Satisfiability Modulo Counting (SMC) is a recently proposed general language to reason about problems integrating statistical and symbolic Artificial Intelligence. An SMC problem is an extended SAT problem in which the truth values of a few Boolean variables are determined by probabilistic inference. Approximate solvers may return solutions that violate constraints. Directly integrating available SAT solvers and probabilistic inference solvers gives exact solutions but results in slow performance because of many back-and-forth invocations of both solvers. We propose KOCO-SMC, an integrated exact SMC solver that efficiently tracks lower and upper bounds in the probabilistic inference process. It enhances computational efficiency by enabling early estimation of probabilistic inference using only partial variable assignments, whereas existing methods require full variable assignments. In the experiment, we compare KOCO-SMC with currently available approximate and exact SMC solvers on large-scale datasets and real-world applications. The proposed KOCO-SMC finds exact solutions with much less time.

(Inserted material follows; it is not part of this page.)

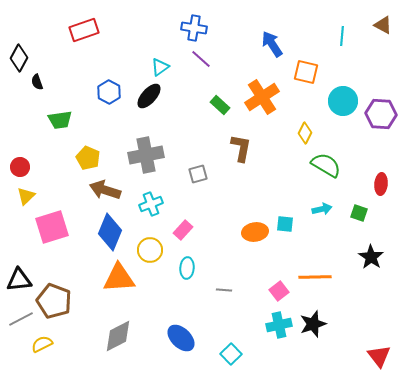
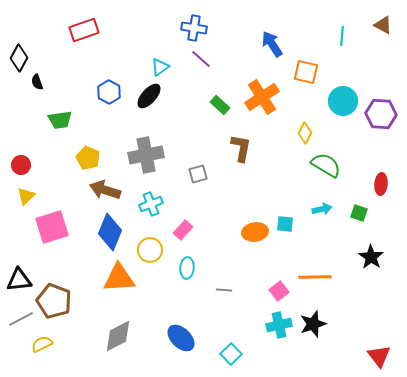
red circle at (20, 167): moved 1 px right, 2 px up
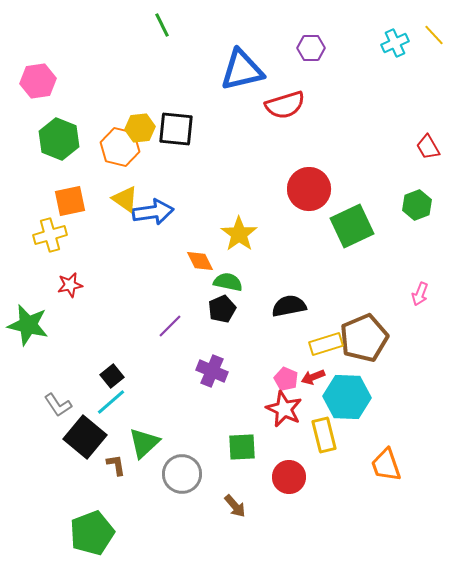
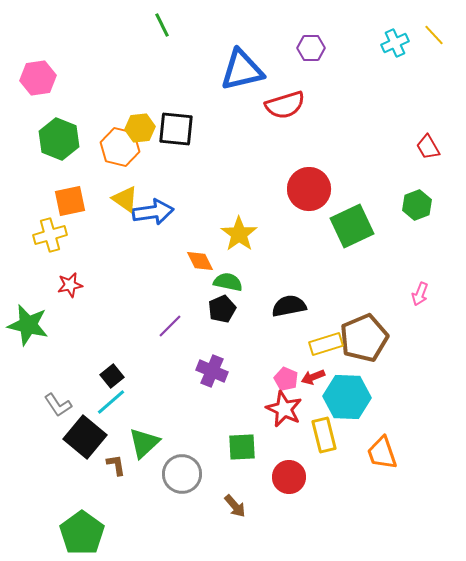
pink hexagon at (38, 81): moved 3 px up
orange trapezoid at (386, 465): moved 4 px left, 12 px up
green pentagon at (92, 533): moved 10 px left; rotated 15 degrees counterclockwise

Many important AI tasks today involve both logic (like solving a puzzle) and probability (like making guesses). But solving problems that combine both is extremely challenging. A recently proposed framework for describing such problems, called Satisfiability Modulo Counting (SMC), helps bridge these two areas, but solving SMC problems exactly can be very slow.Current approaches to solving SMC problems exactly rely on gluing together two separate tools: one that handles logic and another that handles probability. These tools must repeatedly interact, which consumes significant time and computing power.In our work, we introduce KOCO-SMC, a new algorithm that unifies logic and probability solving into a single tool. KOCO-SMC can make in-time decisions about whether to skip unpromising attempts early, using only partial information.We tested KOCO-SMC on large-scale synthetic datasets and real-world problems, and found that it solves them both exactly and much faster than existing methods. This demonstrates that it’s possible to achieve both accuracy and efficiency when tackling some of the most complex AI challenges.